Nearly everyone has encountered an arrogant doctor: one who simply will not listen or knows all the answers. Peter Pronovost is a doctor and so has had more opportunity than most to see arrogant doctors in action. In a recent commentary in JAMA, Pronovost discusses physician arrogance and the ways it can harm patients.

To Pronovost, the epitome of doctor arrogance causing harm is the high the rate of hospital acquired infections.

Each year, an estimated 100,000 patients die of health care-associated infections. About 31,000 of these deaths come from infections caused by a catheter in a patient's vein. Catheters are tubes that can carry fluid or drug into veins or remove blood from them.

Doctors know how to properly insert a catheter so that the chance of infection will be minimized. Yet, because lack of sleep, the need to rush to the next patient, or simple American institutional inertia, shortcuts are sometimes taken.

The best way to reduce the number of these infections, sometimes called central line infections or CLABSI is well-known.

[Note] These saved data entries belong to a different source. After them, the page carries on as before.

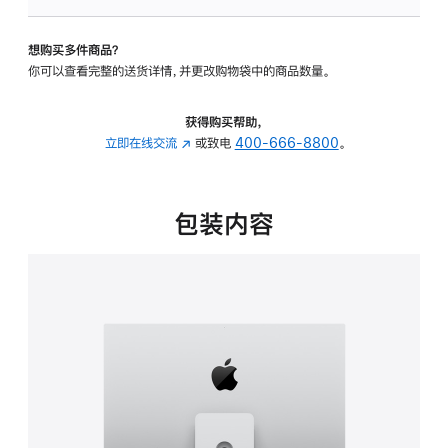
板
-
想购买多件商品？
可
你可以查看完整的送货详情，并更改购物袋中的商品数量。
调
倾
斜
获得购买帮助，
度
立即在线交流
(在
或致电
400-666-8800
。
及
新
高
窗
度
口
包装内容
的
中
支
打
架
开)
的
分
期
付
款
选
项)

And it's not exactly rocket science. But it's not happening.

Following five simple recommendations cuts the incidence of central line infections markedly:

  1. Wash hands
  2. Clean the patient's skin with chlorhexidine before inserting the catheter
  3. Use a protective barrier around the patient during catheter insertion
  4. Avoid the femoral (groin) area as an insertion site
  5. Remove catheters promptly when they are no longer needed

A study begun in 2004 of over 100 Michigan intensive care units found that using a checklist of these five factors, along with making a few changes in hospital culture, cut the rate of central line infections by 66%, a decrease that has persisted for over three years. And the median infection rate in these hundred ICUs has been zero for over three years.

Other studies have shown similar results. Yet not all hospitals use the checklist.

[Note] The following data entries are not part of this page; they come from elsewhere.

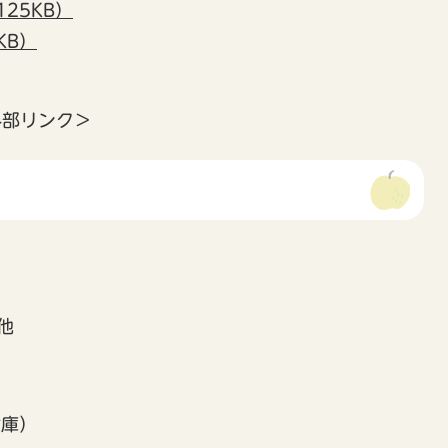
25KB）
KB）
外部リンク＞
）
他
倉庫）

Along with the checklist, the Michigan intervention included two other components. One was continued measurement of the number of infections occurring, since the first step in solving a problem is identifying that it exists. The second included tools to improve teamwork among doctors, nurses and hospital administrators. And this is where Pronovost finds resistance from physicians.

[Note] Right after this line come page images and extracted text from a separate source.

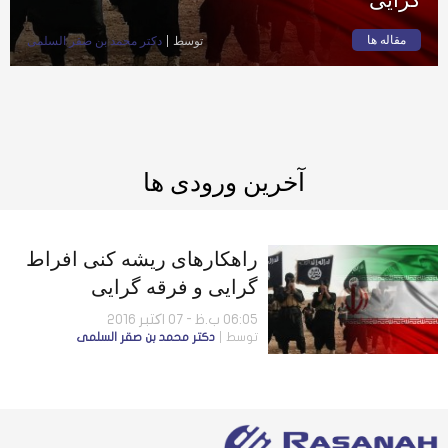
مقاله ها
توسط
دكتر محمد بن صقر السلمى
آخرین ورودی ها
راهکارهای ریشه کنی افراط
گرایی و فرقه گرایی
06:05 ب.ظ - 07 اکتبر 2016
توسط
دكتر محمد بن صقر السلمى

All medical procedures involve teamwork. But not all team members are created equal. The U.S. healthcare culture does not accept the questioning of physician behavior. When nurses are asked if they would speak up when seeing a senior physician inserting a catheter in a patient, but not complying with the checklist, their answer is generally "no." At least if the nurse wants to keep his or her job. This is a definite barrier to curbing infections.

Doctors know how to properly insert a catheter so that the chance of infection will be minimized. Yet, because lack of sleep, the need to rush to the next patient or simple American institutional inertia, shortcuts are sometimes taken. And in the curious world of American medicine, this is accepted as inevitable.

Hospitals and physicians are rarely held accountable for the outcomes of medical procedures on patients. Pronovost wonders if eliminating largely preventable, sometimes lethal, central line infections is not a priority of doctors and hospitals, what is? And he also asks: "what other industry would accept a routine safety violation that is associated with the deaths of tens of thousands of patients and not be held accountable?"

That hospital infections can be lowered is fact, not supposition. To Pronovost, the reason this isn't happening is largely due to physician arrogance. Yet the role of the hospitals and their administration can't be overlooked either. It can't be easy working in today's overcrowded, understaffed hospitals. If your doctor also works in a hospital, you might ask his or her opinion on why hospital infection rates are so high. It may not agree with Pronovost's, but it's likely to be every bit as pointed.

Pronovost's commentary was published by the Journal of the American Medical Association (JAMA) on July 14, 2010

An article on the reduction of central line infections in Michigan intensive care units was published online by the British Medical Journal (BMJ) on February 4, 2010 and is freely available.

Peter J. Pronovost, MD PhD FCCM, is a professor in the Departments of Anesthesiology/Critical Care Medicine and Surgery at The Johns Hopkins University School of Medicine. Pronovost's many other affiliations include serving as director of the Center for Innovation in Quality Patient Care and as an advisor to the World Health Organization.